Only use part of the network as a new model for the other task

There are two separate tasks:

  1. an auto-encoder for reconstruction
  2. an encoder for regression

For the second task, I would like to use the code layer of the first task as my target, after the first model is trained; and the second model would be identical to the encoder part of the auto-encoder, instead of using a literally separate model.

That is, when training the second model:

# setting model1 = autoencoder(encoder_only=False) during task1 training
model1 = torch.load("path/to/trained/autoencoder") # After task1 training, load the trained auto-encoder
model1.eval()
model1.encode_only = True # set the flag to be True to make forward return the code layer output
model1_output = model1(input1)

# task2 training
model2 = autoencoder(encoder_only=True) # instantiate the second model whose forward return the code layer output
model2_output = model2(input2)
loss2 = loss(model2_output, model1_output)
loss2.backward()
optimizer2.step()

The encode_only flag tells the forward function to either just return the code layer output or the reconstructed input. It doesn’t change network architecture at all.

My question is, will loss2.step() update the rest of the unintended network of model2 (the decoder part of the model1), or the loss2 only backprop through the network prior to the model2_output (the intended, encoder part of model1)?

What is loss2.step()? Do you mean stepping with an optimizer?

To prevent gradient computation for model1’s parameters, you can detach model1_output from your computation graph:

loss2 = loss(model2_output, model1_output.detach())

Yes you are right, that was a typo. I’ve edited the OP.

I apology if not clear; what I mean is that though model2 is identical to model1, I only care about its weights of the encoder part, and I use the output of the encoder part for loss computation. My question is do loss2.backward() propagate to the whole network (encoder + decoder) of model2, or only the partial network of interest which is the encoder part? Likewise, do optimizer2.step() update weights for the whole network or only the encoder?
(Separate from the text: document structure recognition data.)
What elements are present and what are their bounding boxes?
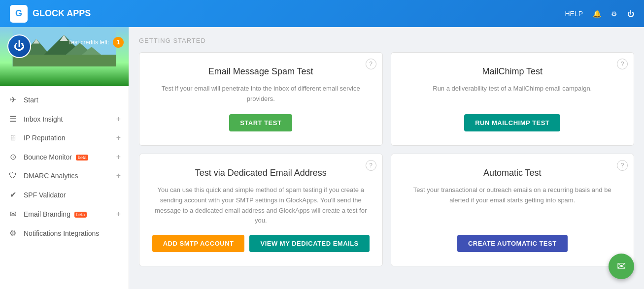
spf-icon: ✔ xyxy=(8,190,18,199)
logo-text: GLOCK APPS xyxy=(33,8,91,19)
sidebar-item-spf[interactable]: ✔ SPF Validator xyxy=(0,185,129,204)
email-spam-title: Email Message Spam Test xyxy=(208,66,313,77)
sidebar: ⏻ Test credits left: 1 ✈ Start ☰ Inbox I… xyxy=(0,27,129,289)
automatic-help-icon[interactable]: ? xyxy=(617,160,628,171)
section-title: GETTING STARTED xyxy=(139,37,634,44)
automatic-title: Automatic Test xyxy=(483,168,542,178)
bounce-icon: ⊙ xyxy=(8,152,18,161)
dmarc-expand-icon[interactable]: + xyxy=(116,171,121,180)
credits-value: 1 xyxy=(113,37,124,48)
inbox-expand-icon[interactable]: + xyxy=(116,115,121,124)
sidebar-item-ip-reputation[interactable]: 🖥 IP Reputation + xyxy=(0,128,129,147)
reputation-expand-icon[interactable]: + xyxy=(116,133,121,142)
power-icon[interactable]: ⏻ xyxy=(627,10,634,18)
automatic-description: Test your transactional or outreach emai… xyxy=(403,185,622,226)
sidebar-item-email-branding[interactable]: ✉ Email Branding beta + xyxy=(0,204,129,224)
topnav-actions: HELP 🔔 ⚙ ⏻ xyxy=(565,10,634,18)
logo: G GLOCK APPS xyxy=(10,5,565,23)
branding-icon: ✉ xyxy=(8,209,18,219)
credits-label: Test credits left: xyxy=(68,39,109,46)
sidebar-item-dmarc[interactable]: 🛡 DMARC Analytics + xyxy=(0,166,129,185)
bounce-expand-icon[interactable]: + xyxy=(116,153,121,161)
sidebar-label-start: Start xyxy=(24,96,121,104)
inbox-icon: ☰ xyxy=(8,114,18,124)
dedicated-title: Test via Dedicated Email Address xyxy=(195,168,327,178)
floating-chat-button[interactable]: ✉ xyxy=(609,254,634,279)
mailchimp-help-icon[interactable]: ? xyxy=(617,59,628,69)
sidebar-label-reputation: IP Reputation xyxy=(24,134,110,142)
sidebar-profile: ⏻ Test credits left: 1 xyxy=(0,27,129,86)
sidebar-label-spf: SPF Validator xyxy=(24,191,121,199)
bounce-beta-badge: beta xyxy=(76,155,89,161)
sidebar-item-bounce-monitor[interactable]: ⊙ Bounce Monitor beta + xyxy=(0,147,129,166)
sidebar-label-dmarc: DMARC Analytics xyxy=(24,172,110,180)
layout: ⏻ Test credits left: 1 ✈ Start ☰ Inbox I… xyxy=(0,27,644,289)
dedicated-buttons: ADD SMTP ACCOUNT VIEW MY DEDICATED EMAIL… xyxy=(152,235,370,252)
notifications-icon: ⚙ xyxy=(8,228,18,238)
dedicated-help-icon[interactable]: ? xyxy=(366,160,376,171)
logo-icon: G xyxy=(10,5,28,23)
sidebar-item-start[interactable]: ✈ Start xyxy=(0,90,129,109)
chat-icon: ✉ xyxy=(617,260,626,273)
dmarc-icon: 🛡 xyxy=(8,171,18,180)
sidebar-label-notifications: Notifications Integrations xyxy=(24,229,121,237)
card-dedicated-email: ? Test via Dedicated Email Address You c… xyxy=(139,154,383,266)
email-spam-description: Test if your email will penetrate into t… xyxy=(151,84,371,105)
run-mailchimp-button[interactable]: RUN MAILCHIMP TEST xyxy=(464,114,560,131)
card-email-spam-test: ? Email Message Spam Test Test if your e… xyxy=(139,52,383,146)
cards-grid: ? Email Message Spam Test Test if your e… xyxy=(139,52,634,266)
email-spam-help-icon[interactable]: ? xyxy=(366,59,376,69)
settings-icon[interactable]: ⚙ xyxy=(611,10,617,18)
help-link[interactable]: HELP xyxy=(565,10,583,18)
sidebar-nav: ✈ Start ☰ Inbox Insight + 🖥 IP Reputatio… xyxy=(0,86,129,247)
sidebar-item-notifications[interactable]: ⚙ Notifications Integrations xyxy=(0,224,129,243)
view-dedicated-emails-button[interactable]: VIEW MY DEDICATED EMAILS xyxy=(249,235,369,252)
main-content: GETTING STARTED ? Email Message Spam Tes… xyxy=(129,27,644,289)
mailchimp-title: MailChimp Test xyxy=(482,66,542,77)
test-credits: Test credits left: 1 xyxy=(68,37,124,48)
sidebar-label-branding: Email Branding beta xyxy=(24,210,110,218)
card-automatic-test: ? Automatic Test Test your transactional… xyxy=(391,154,635,266)
sidebar-label-bounce: Bounce Monitor beta xyxy=(24,153,110,161)
branding-beta-badge: beta xyxy=(74,212,87,218)
bell-icon[interactable]: 🔔 xyxy=(593,10,601,18)
dedicated-description: You can use this quick and simple method… xyxy=(151,185,371,226)
branding-expand-icon[interactable]: + xyxy=(116,210,121,219)
topnav: G GLOCK APPS HELP 🔔 ⚙ ⏻ xyxy=(0,0,644,27)
start-icon: ✈ xyxy=(8,95,18,104)
mailchimp-description: Run a deliverability test of a MailChimp… xyxy=(433,84,592,105)
svg-rect-5 xyxy=(13,55,116,66)
start-test-button[interactable]: START TEST xyxy=(229,114,292,131)
card-mailchimp-test: ? MailChimp Test Run a deliverability te… xyxy=(391,52,635,146)
avatar: ⏻ xyxy=(7,34,31,58)
create-automatic-test-button[interactable]: CREATE AUTOMATIC TEST xyxy=(457,235,568,252)
sidebar-item-inbox-insight[interactable]: ☰ Inbox Insight + xyxy=(0,109,129,128)
reputation-icon: 🖥 xyxy=(8,133,18,142)
add-smtp-button[interactable]: ADD SMTP ACCOUNT xyxy=(152,235,245,252)
sidebar-label-inbox: Inbox Insight xyxy=(24,115,110,123)
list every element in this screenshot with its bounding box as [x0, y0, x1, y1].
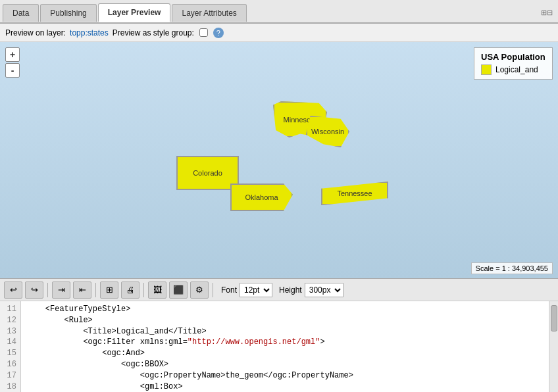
undo-button[interactable]: ↩: [4, 282, 22, 299]
indent-button[interactable]: ⇥: [52, 282, 70, 299]
print-button[interactable]: 🖨: [121, 282, 140, 299]
preview-label: Preview on layer:: [5, 28, 66, 37]
code-editor[interactable]: 1112131415 1617181920 2122 <FeatureTypeS…: [0, 301, 558, 392]
outdent-button[interactable]: ⇤: [73, 282, 91, 299]
style-group-checkbox[interactable]: [199, 28, 208, 37]
tabs-bar: Data Publishing Layer Preview Layer Attr…: [0, 0, 558, 24]
code-lines: 1112131415 1617181920 2122 <FeatureTypeS…: [0, 301, 558, 392]
help-icon[interactable]: ?: [213, 28, 224, 38]
code-content[interactable]: <FeatureTypeStyle> <Rule> <Title>Logical…: [21, 301, 549, 392]
settings-button[interactable]: ⚙: [190, 282, 209, 299]
legend-item-label: Logical_and: [495, 65, 538, 74]
preview-bar: Preview on layer: topp:states Preview as…: [0, 24, 558, 42]
zoom-controls: + -: [5, 47, 20, 78]
grid-icon: ⊞⊟: [541, 9, 555, 17]
map-legend: USA Population Logical_and: [474, 47, 553, 80]
map-container: + - Minnesota Wisconsin Colorado Oklahom…: [0, 42, 558, 279]
tab-layer-preview[interactable]: Layer Preview: [98, 3, 171, 22]
separator-1: [47, 283, 48, 297]
layer-link[interactable]: topp:states: [70, 28, 109, 37]
table-button[interactable]: ⊞: [100, 282, 118, 299]
separator-3: [143, 283, 144, 297]
tab-data[interactable]: Data: [3, 4, 39, 22]
scrollbar-thumb[interactable]: [551, 305, 557, 331]
zoom-in-button[interactable]: +: [5, 47, 20, 62]
legend-swatch: [481, 64, 492, 75]
font-label: Font: [221, 285, 237, 295]
editor-toolbar: ↩ ↪ ⇥ ⇤ ⊞ 🖨 🖼 ⬛ ⚙ Font 8pt 10pt 12pt 14p…: [0, 279, 558, 301]
state-colorado: Colorado: [176, 156, 239, 190]
state-label: Tennessee: [337, 189, 372, 197]
redo-button[interactable]: ↪: [25, 282, 43, 299]
image-button[interactable]: 🖼: [148, 282, 166, 299]
legend-item: Logical_and: [481, 64, 545, 75]
state-label: Wisconsin: [311, 128, 344, 135]
height-select[interactable]: 200px 250px 300px 350px 400px: [305, 283, 343, 297]
style-group-label: Preview as style group:: [113, 28, 194, 37]
zoom-out-button[interactable]: -: [5, 63, 20, 78]
state-oklahoma: Oklahoma: [230, 184, 293, 211]
scale-label: Scale = 1 : 34,903,455: [471, 262, 553, 274]
state-label: Colorado: [193, 169, 222, 177]
font-size-select[interactable]: 8pt 10pt 12pt 14pt 16pt: [240, 283, 272, 297]
height-label: Height: [279, 285, 302, 295]
line-numbers: 1112131415 1617181920 2122: [0, 301, 21, 392]
separator-2: [95, 283, 96, 297]
preview-button[interactable]: ⬛: [169, 282, 188, 299]
state-label: Oklahoma: [245, 193, 278, 201]
editor-scrollbar[interactable]: [549, 301, 558, 392]
tab-publishing[interactable]: Publishing: [40, 4, 96, 22]
tab-layer-attributes[interactable]: Layer Attributes: [172, 4, 246, 22]
separator-4: [213, 283, 213, 297]
legend-title: USA Population: [481, 52, 545, 62]
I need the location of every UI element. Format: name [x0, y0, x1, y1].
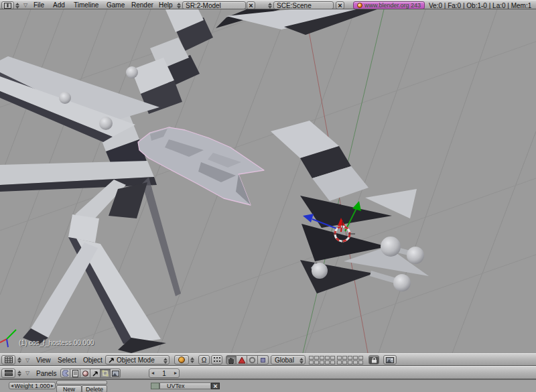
info-editor-type-button[interactable]	[1, 1, 14, 9]
translate-triangle-icon	[238, 356, 246, 364]
info-window-icon	[4, 3, 11, 9]
logic-icon	[62, 370, 69, 377]
script-context-button[interactable]	[70, 369, 80, 378]
weight-increment-icon[interactable]: ▸	[51, 383, 54, 389]
dropdown-arrows-icon	[299, 357, 304, 364]
render-preview-button[interactable]	[383, 355, 397, 365]
editing-mesh-icon	[102, 370, 109, 377]
layer-buttons-group-1[interactable]	[309, 356, 335, 365]
translate-manipulator-button[interactable]	[237, 355, 247, 365]
script-icon	[72, 370, 78, 377]
lock-icon	[371, 356, 377, 363]
dropdown-arrows-icon	[163, 357, 168, 364]
pivot-selector[interactable]: Ω	[198, 355, 210, 365]
buttons-header: ▽ Panels	[0, 366, 536, 379]
buttons-editor-type-button[interactable]	[1, 369, 15, 378]
collapse-menu-icon[interactable]: ▽	[25, 357, 29, 363]
menu-object[interactable]: Object	[83, 356, 103, 364]
version-button[interactable]: www.blender.org 243	[353, 1, 425, 9]
center-dots-icon	[214, 357, 220, 363]
menu-view[interactable]: View	[36, 356, 51, 364]
frame-decrement-icon[interactable]: ◂	[151, 371, 154, 376]
viewport-canvas: (1) cos_f_hostess.00.000 (1) cos_f_hoste…	[0, 9, 536, 353]
scale-square-icon	[260, 357, 266, 363]
scene-context-button[interactable]	[111, 369, 121, 378]
textured-draw-icon	[178, 356, 185, 363]
weight-field[interactable]: ◂ Weight 1.000 ▸	[9, 382, 56, 389]
vgroup-new-button[interactable]: New	[56, 385, 82, 392]
vertex-group-list[interactable]	[56, 381, 107, 385]
menu-add[interactable]: Add	[53, 1, 65, 9]
uvtex-delete-button[interactable]: ×	[211, 383, 220, 389]
collapse-menu-icon[interactable]: ▽	[25, 370, 29, 376]
blender-window: ▽ File Add Timeline Game Render Help SR:…	[0, 0, 536, 392]
move-centers-button[interactable]	[211, 355, 222, 365]
blender-logo-icon	[357, 3, 362, 8]
object-context-button[interactable]	[90, 369, 100, 378]
object-mode-icon	[108, 356, 115, 363]
menu-game[interactable]: Game	[107, 1, 125, 9]
scene-browse-icon[interactable]	[267, 2, 273, 9]
vgroup-delete-button[interactable]: Delete	[82, 385, 107, 392]
shading-context-button[interactable]	[80, 369, 90, 378]
frame-increment-icon[interactable]: ▸	[174, 371, 177, 376]
render-image-icon	[386, 357, 394, 363]
manipulator-toggle-button[interactable]	[226, 355, 237, 365]
scene-selector-field[interactable]: SCE:Scene	[273, 1, 334, 9]
draw-type-selector[interactable]	[174, 355, 189, 365]
object-arrow-icon	[92, 370, 98, 377]
frame-number-field[interactable]: ◂ 1 ▸	[149, 369, 180, 378]
editor-spinner-icon[interactable]	[17, 370, 21, 377]
uvtex-active-swatch[interactable]	[151, 383, 159, 389]
screen-browse-icon[interactable]	[176, 2, 182, 9]
screen-close-button[interactable]: ×	[247, 1, 255, 9]
scene-close-button[interactable]: ×	[336, 1, 344, 9]
menu-select[interactable]: Select	[58, 356, 76, 364]
shading-sphere-icon	[82, 371, 88, 377]
editing-panels-area: ◂ Weight 1.000 ▸ New Delete UVTex ×	[0, 379, 536, 392]
buttons-window-icon	[5, 370, 13, 377]
menu-help[interactable]: Help	[159, 1, 173, 9]
logic-context-button[interactable]	[60, 369, 70, 378]
top-header: ▽ File Add Timeline Game Render Help SR:…	[0, 0, 536, 9]
menu-timeline[interactable]: Timeline	[74, 1, 98, 9]
lock-layers-button[interactable]	[368, 355, 379, 365]
scene-stats: Ve:0 | Fa:0 | Ob:1-0 | La:0 | Mem:1	[429, 2, 531, 9]
grid-3dview-icon	[5, 356, 13, 363]
layer-buttons-group-2[interactable]	[337, 356, 363, 365]
menu-panels[interactable]: Panels	[36, 370, 57, 377]
orientation-selector[interactable]: Global	[271, 355, 306, 365]
editor-spinner-icon[interactable]	[15, 2, 19, 9]
view3d-editor-type-button[interactable]	[1, 355, 15, 365]
version-label: www.blender.org 243	[364, 2, 421, 9]
menu-file[interactable]: File	[34, 1, 44, 9]
scale-manipulator-button[interactable]	[258, 355, 269, 365]
editing-context-button[interactable]	[100, 369, 111, 378]
object-info-text: (1) cos_f_hostess.00.000	[19, 339, 94, 346]
mode-selector[interactable]: Object Mode	[105, 355, 170, 365]
scene-image-icon	[112, 371, 119, 377]
draw-type-spinner-icon[interactable]	[190, 356, 194, 363]
editor-spinner-icon[interactable]	[17, 356, 21, 363]
screen-selector-field[interactable]: SR:2-Model	[182, 1, 246, 9]
collapse-menu-icon[interactable]: ▽	[23, 2, 27, 8]
view3d-header: ▽ View Select Object Object Mode Ω	[0, 353, 536, 366]
rotate-manipulator-button[interactable]	[247, 355, 258, 365]
hand-icon	[228, 356, 234, 364]
rotate-circle-icon	[249, 356, 256, 364]
menu-render[interactable]: Render	[131, 1, 153, 9]
weight-decrement-icon[interactable]: ◂	[11, 383, 13, 389]
uvtex-name-field[interactable]: UVTex	[159, 383, 211, 389]
viewport-3d[interactable]: (1) cos_f_hostess.00.000 (1) cos_f_hoste…	[0, 9, 536, 353]
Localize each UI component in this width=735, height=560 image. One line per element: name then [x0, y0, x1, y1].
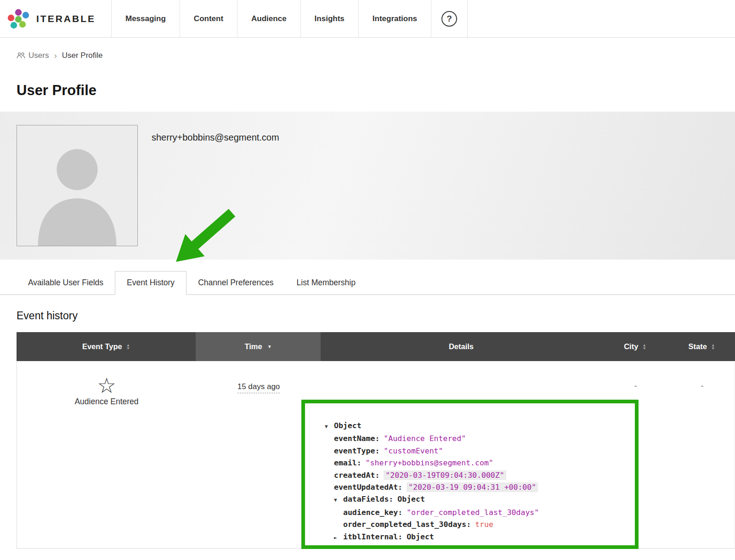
- json-value: "2020-03-19 09:04:31 +00:00": [407, 482, 538, 492]
- json-line: eventType:"customEvent": [325, 445, 602, 457]
- expand-arrow-icon[interactable]: ▼: [325, 421, 334, 433]
- section-heading: Event history: [17, 310, 718, 322]
- event-history-table: Event Type ▲▼ Time ▼ Details City ▲▼ Sta…: [17, 332, 735, 549]
- nav-item-label: Integrations: [373, 14, 417, 23]
- help-icon: ?: [441, 11, 457, 27]
- json-line: ►itblInternal:Object: [325, 531, 602, 544]
- json-key: eventType:: [334, 447, 379, 455]
- tab-label: Available User Fields: [28, 278, 103, 287]
- column-header-event-type[interactable]: Event Type ▲▼: [17, 332, 196, 361]
- top-navigation: ITERABLE Messaging Content Audience Insi…: [0, 0, 735, 38]
- page-title: User Profile: [17, 81, 718, 100]
- column-label: State: [689, 342, 707, 351]
- tab-label: List Membership: [297, 278, 356, 287]
- nav-item-messaging[interactable]: Messaging: [111, 0, 180, 37]
- json-value: "Audience Entered": [384, 434, 466, 443]
- table-header: Event Type ▲▼ Time ▼ Details City ▲▼ Sta…: [17, 332, 735, 361]
- sort-icon: ▲▼: [126, 344, 130, 350]
- tab-list-membership[interactable]: List Membership: [285, 272, 367, 294]
- json-key: eventName:: [334, 434, 379, 443]
- json-key: itblInternal:: [343, 532, 402, 541]
- json-line: ▼dataFields:Object: [325, 493, 602, 506]
- help-button[interactable]: ?: [431, 0, 468, 37]
- sort-desc-icon: ▼: [267, 344, 272, 349]
- json-key: email:: [334, 458, 362, 467]
- json-value: "sherry+bobbins@segment.com": [366, 458, 493, 467]
- page: ITERABLE Messaging Content Audience Insi…: [0, 0, 735, 560]
- json-value: Object: [397, 495, 425, 503]
- nav-item-label: Messaging: [125, 14, 166, 23]
- chevron-right-icon: ›: [54, 51, 57, 61]
- breadcrumb-users[interactable]: Users: [17, 51, 49, 60]
- column-header-city[interactable]: City ▲▼: [602, 332, 668, 361]
- nav-item-audience[interactable]: Audience: [237, 0, 300, 37]
- profile-banner: sherry+bobbins@segment.com: [0, 112, 735, 260]
- sort-icon: ▲▼: [711, 344, 715, 350]
- column-header-time[interactable]: Time ▼: [196, 332, 321, 361]
- nav-item-insights[interactable]: Insights: [300, 0, 358, 37]
- event-type-cell: ☆ Audience Entered: [17, 361, 196, 548]
- breadcrumb-current: User Profile: [62, 51, 103, 60]
- json-key: eventUpdatedAt:: [334, 483, 402, 492]
- json-line: eventUpdatedAt:"2020-03-19 09:04:31 +00:…: [325, 481, 602, 493]
- json-key: Object: [334, 421, 362, 430]
- event-type-label: Audience Entered: [74, 397, 138, 407]
- column-label: City: [624, 342, 638, 351]
- column-label: Details: [449, 342, 474, 351]
- event-details-json: ▼Object eventName:"Audience Entered" eve…: [325, 420, 602, 544]
- json-key: audience_key:: [343, 508, 402, 517]
- details-cell: ▼Object eventName:"Audience Entered" eve…: [321, 361, 602, 548]
- iterable-logo-icon: [7, 8, 29, 29]
- tab-label: Event History: [127, 278, 175, 287]
- tab-channel-preferences[interactable]: Channel Preferences: [187, 272, 285, 294]
- nav-item-label: Insights: [315, 14, 345, 23]
- breadcrumb: Users › User Profile: [0, 38, 735, 61]
- expand-arrow-icon[interactable]: ▼: [334, 494, 343, 506]
- nav-item-integrations[interactable]: Integrations: [358, 0, 431, 37]
- tab-available-user-fields[interactable]: Available User Fields: [17, 272, 115, 294]
- json-value: "order_completed_last_30days": [407, 508, 539, 517]
- json-value: "2020-03-19T09:04:30.000Z": [384, 470, 506, 480]
- avatar: [17, 125, 138, 246]
- collapsed-arrow-icon[interactable]: ►: [334, 532, 343, 544]
- city-cell: -: [602, 361, 669, 548]
- json-value: "customEvent": [384, 447, 443, 455]
- json-line: createdAt:"2020-03-19T09:04:30.000Z": [325, 469, 602, 481]
- breadcrumb-users-label: Users: [28, 51, 49, 60]
- nav-item-label: Audience: [251, 14, 287, 23]
- tab-bar: Available User Fields Event History Chan…: [0, 271, 735, 295]
- time-value[interactable]: 15 days ago: [237, 382, 280, 393]
- column-header-details[interactable]: Details: [321, 332, 602, 361]
- tab-label: Channel Preferences: [198, 278, 273, 287]
- brand-name: ITERABLE: [36, 13, 96, 24]
- profile-email: sherry+bobbins@segment.com: [152, 132, 279, 260]
- users-icon: [17, 52, 25, 59]
- json-line: email:"sherry+bobbins@segment.com": [325, 457, 602, 469]
- star-icon: ☆: [97, 375, 116, 396]
- time-cell: 15 days ago: [196, 361, 321, 548]
- brand[interactable]: ITERABLE: [0, 0, 111, 37]
- person-silhouette-icon: [17, 125, 137, 246]
- json-line: order_completed_last_30days:true: [325, 519, 602, 531]
- json-key: dataFields:: [343, 495, 393, 503]
- tab-event-history[interactable]: Event History: [115, 271, 187, 295]
- json-value: Object: [407, 532, 434, 541]
- column-label: Time: [244, 342, 262, 351]
- column-label: Event Type: [82, 342, 122, 351]
- column-header-state[interactable]: State ▲▼: [668, 332, 735, 361]
- json-line: audience_key:"order_completed_last_30day…: [325, 507, 602, 519]
- nav-item-content[interactable]: Content: [180, 0, 237, 37]
- table-row: ☆ Audience Entered 15 days ago ▼Object e…: [17, 361, 735, 549]
- state-cell: -: [669, 361, 735, 548]
- sort-icon: ▲▼: [642, 344, 646, 350]
- nav-item-label: Content: [194, 14, 223, 23]
- json-value: true: [475, 520, 493, 529]
- json-key: createdAt:: [334, 471, 379, 480]
- json-line: eventName:"Audience Entered": [325, 433, 602, 445]
- json-line: ▼Object: [325, 420, 602, 433]
- json-key: order_completed_last_30days:: [343, 520, 471, 529]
I added model1.eval() to the snippet, which I believe avoids gradient computation for model1, and detach() is not necessary. Correct me if wrong, please.

Where is the decoder? If you don’t use the decoder in model2 to create output2 or for the creation of input2, loss2.backward() has no way of finding the decoder and updating any gradients.

optimizer2.step() will update weights for whatever Parameters you passed into the optimizer construction. If those Parameters had 0 or None gradients, then those weights will not be updated.

I don’t think .eval() guarantees gradient computation is avoided. It depends on how model1 is written.

Thanks for your reply.

Though optimizer2 is constructed with parameters of model2, which includes an encoder and a decoder, loss2 is computed with forward pass of input1 and input2 with encode_only, which are respectively model1_output and model2_output; decoder is not involved in the forward pass.

So yes, neither model1_output and model2_output are created by the decoder. The decoder was only involved in training model1 (i.e., task1, but I am focusing on task2 in this post).

Therefore, what happens is as you said: "loss2.backward() has no way of finding the decoder and updating any gradients", thereby optimizer2.step() doesn’t update the weights of the decoder, correct?

I will play around .eval() and detach(). If you are correct, loss2.backward() and optimizer2.step() will update the gradients and weights of the encoder in the loaded, trained model1, which is not desired.

Yes in that case if model2_output does not depend on the decoder then the decoder weights will not have gradients (after loss2.backward()) and as a result optimizer2.step() will not update the weights of the decoder (due to the gradients being either 0 or None).